Here is the thing: There might actually be a pipeline problem. It is just different from what you think. You have a pipeline problem, because the the candidates from underrepresented groups in tech don’t want to work for you.

Being the only one of some sub group in a larger group is always terrible. I used to work in agencies, which had lots of projects with widely varying team distributions and I learned: The same people behave very different depending on the environment. All-male teams have what might be called “locker room talk”. Nothing like that would occur in diverse teams. But the team that has 1 or 2 women: The locker room talk is still there. Would I want to be a woman in that otherwise all male team: Hell, no.

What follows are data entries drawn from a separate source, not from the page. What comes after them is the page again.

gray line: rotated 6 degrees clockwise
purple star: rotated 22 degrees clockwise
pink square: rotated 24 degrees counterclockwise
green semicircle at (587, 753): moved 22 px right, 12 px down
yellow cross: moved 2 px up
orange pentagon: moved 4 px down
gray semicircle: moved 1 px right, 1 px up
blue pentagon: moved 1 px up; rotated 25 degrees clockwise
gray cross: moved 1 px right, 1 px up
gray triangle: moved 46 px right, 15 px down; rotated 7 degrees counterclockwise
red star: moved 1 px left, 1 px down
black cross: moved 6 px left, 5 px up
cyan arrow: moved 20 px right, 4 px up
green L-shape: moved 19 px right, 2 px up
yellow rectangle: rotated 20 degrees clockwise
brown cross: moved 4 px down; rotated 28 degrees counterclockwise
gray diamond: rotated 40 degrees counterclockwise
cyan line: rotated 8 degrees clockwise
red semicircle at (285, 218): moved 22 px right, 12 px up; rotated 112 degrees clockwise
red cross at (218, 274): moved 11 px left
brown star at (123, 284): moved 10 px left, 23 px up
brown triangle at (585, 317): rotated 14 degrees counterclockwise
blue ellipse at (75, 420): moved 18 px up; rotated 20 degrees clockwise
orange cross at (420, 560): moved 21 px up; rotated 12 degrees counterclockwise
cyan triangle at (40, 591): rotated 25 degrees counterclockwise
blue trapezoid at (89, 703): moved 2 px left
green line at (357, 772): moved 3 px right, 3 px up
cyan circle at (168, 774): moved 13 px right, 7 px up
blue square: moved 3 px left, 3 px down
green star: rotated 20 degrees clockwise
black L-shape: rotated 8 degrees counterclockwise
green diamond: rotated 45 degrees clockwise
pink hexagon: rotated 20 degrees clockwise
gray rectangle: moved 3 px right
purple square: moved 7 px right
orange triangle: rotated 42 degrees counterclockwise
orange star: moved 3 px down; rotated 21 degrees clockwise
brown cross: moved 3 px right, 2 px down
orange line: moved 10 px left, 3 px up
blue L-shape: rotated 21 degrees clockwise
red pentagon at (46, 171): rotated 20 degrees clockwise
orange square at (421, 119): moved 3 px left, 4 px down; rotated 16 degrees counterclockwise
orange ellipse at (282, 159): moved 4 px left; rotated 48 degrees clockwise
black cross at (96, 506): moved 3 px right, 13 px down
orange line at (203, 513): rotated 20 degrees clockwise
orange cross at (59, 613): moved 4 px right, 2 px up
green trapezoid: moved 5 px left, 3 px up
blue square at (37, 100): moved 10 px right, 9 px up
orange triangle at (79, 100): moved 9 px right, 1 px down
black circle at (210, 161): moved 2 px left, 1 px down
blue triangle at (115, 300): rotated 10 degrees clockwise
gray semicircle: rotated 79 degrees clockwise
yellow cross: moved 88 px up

If your organization has many teams where each one has a small count of members of underrepresented groups you have effectively gerrymandered your organization.

Excuse the overstretched analogy, but many companies pack their underrepresented groups into teams as in the “Districts are compact & unfair” example.

If you neglected hiring a diverse team early in the process, it will be incredibly hard to fix it, because the first people who break your pattern will have a bad time. And it is not their job to suffer through that bad time just so you can eventually have a diverse team.

With that, here is my slightly provocative proposal for fixing your 15 people startup with 14 guys, because lets face it, you won’t fire 7 of them and hire 7 women:

Start a diversity bad bank. Put the 14 guys in a team, and make a new team that has great diversity. The 14 guys are your bad bank. Maybe initially only 3 or 4 people are on the new team. Start hiring into this team with diversity in mind. Put in the effort to reach out. Tell candidates that they get to work in a diverse team. As things grow, slowly move members of the 14 into your good business–or in the gerrymandering analogy: Try to get to 3 purple district as fast as you can. Maybe eventually you can close the bad bank.

Is this perfect? No, people from the new team will still have to talk to the bad bank. Does it even work? I don’t know. But it certainly seems better than putting the burden on your more diverse hires to put up with the 14.